- Opening Delimiter -
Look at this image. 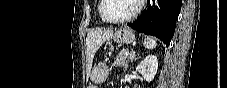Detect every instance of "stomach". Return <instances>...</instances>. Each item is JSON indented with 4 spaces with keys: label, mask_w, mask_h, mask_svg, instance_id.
Masks as SVG:
<instances>
[{
    "label": "stomach",
    "mask_w": 227,
    "mask_h": 88,
    "mask_svg": "<svg viewBox=\"0 0 227 88\" xmlns=\"http://www.w3.org/2000/svg\"><path fill=\"white\" fill-rule=\"evenodd\" d=\"M113 39L119 44H130L134 41L135 34L131 29L123 28L115 32ZM111 50L113 49L111 48ZM108 73L109 68L105 63H97L91 71L90 79L92 82L100 84L107 79Z\"/></svg>",
    "instance_id": "stomach-1"
}]
</instances>
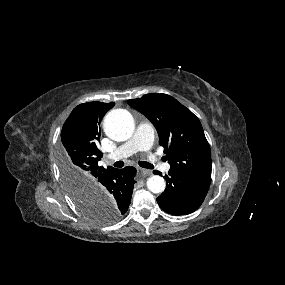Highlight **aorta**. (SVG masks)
Segmentation results:
<instances>
[{"instance_id":"762f6f07","label":"aorta","mask_w":285,"mask_h":285,"mask_svg":"<svg viewBox=\"0 0 285 285\" xmlns=\"http://www.w3.org/2000/svg\"><path fill=\"white\" fill-rule=\"evenodd\" d=\"M105 134L115 141H126L134 131V119L125 109H115L109 112L103 122ZM165 180L159 175H153L147 180V188L152 193H162L165 190Z\"/></svg>"}]
</instances>
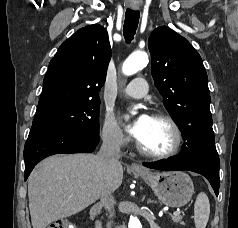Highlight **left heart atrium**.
<instances>
[{
    "label": "left heart atrium",
    "instance_id": "39dd6f15",
    "mask_svg": "<svg viewBox=\"0 0 238 228\" xmlns=\"http://www.w3.org/2000/svg\"><path fill=\"white\" fill-rule=\"evenodd\" d=\"M150 118L146 114L138 116L133 123L127 126L128 132L138 140L143 135Z\"/></svg>",
    "mask_w": 238,
    "mask_h": 228
}]
</instances>
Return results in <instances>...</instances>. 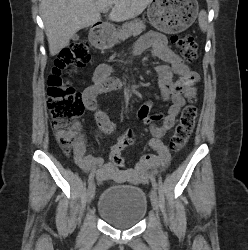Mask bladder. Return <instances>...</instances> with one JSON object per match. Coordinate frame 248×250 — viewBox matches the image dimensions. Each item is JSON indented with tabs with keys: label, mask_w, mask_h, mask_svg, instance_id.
<instances>
[{
	"label": "bladder",
	"mask_w": 248,
	"mask_h": 250,
	"mask_svg": "<svg viewBox=\"0 0 248 250\" xmlns=\"http://www.w3.org/2000/svg\"><path fill=\"white\" fill-rule=\"evenodd\" d=\"M96 210L110 225L120 229L131 228L146 216L147 197L139 187L114 186L102 192Z\"/></svg>",
	"instance_id": "obj_1"
}]
</instances>
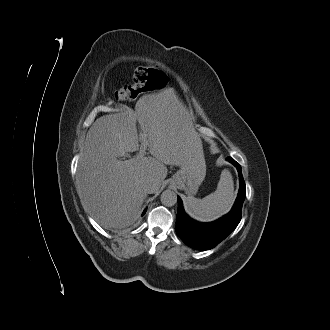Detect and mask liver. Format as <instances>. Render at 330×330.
<instances>
[{
    "label": "liver",
    "mask_w": 330,
    "mask_h": 330,
    "mask_svg": "<svg viewBox=\"0 0 330 330\" xmlns=\"http://www.w3.org/2000/svg\"><path fill=\"white\" fill-rule=\"evenodd\" d=\"M188 110L170 98L143 96L135 111L105 115L90 127L76 175L83 207L104 228L122 229L138 218L147 197L145 181L157 192L167 176L166 165L181 166L202 151L201 139ZM146 134L151 156L119 161L143 146L136 123ZM142 142V145L139 144Z\"/></svg>",
    "instance_id": "6515ba94"
}]
</instances>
- Closing Delimiter -
TASK DETAILS ::
Retype the lines starting with the one that holds "Detect and mask" and ending with the last line of the data above, both included; skip the pictures.

RESPONSE TO THE EXERCISE ::
Detect and mask liver. Format as <instances>. Render at 330×330.
<instances>
[{
    "label": "liver",
    "mask_w": 330,
    "mask_h": 330,
    "mask_svg": "<svg viewBox=\"0 0 330 330\" xmlns=\"http://www.w3.org/2000/svg\"><path fill=\"white\" fill-rule=\"evenodd\" d=\"M188 110L170 98L143 96L135 111L105 115L90 127L76 175L83 207L104 228L122 229L138 218L147 197L145 181L157 192L167 176L166 165L181 166L202 151L201 139ZM146 134L151 156L119 161L143 146L136 123ZM142 142V145L139 144Z\"/></svg>",
    "instance_id": "6515ba94"
}]
</instances>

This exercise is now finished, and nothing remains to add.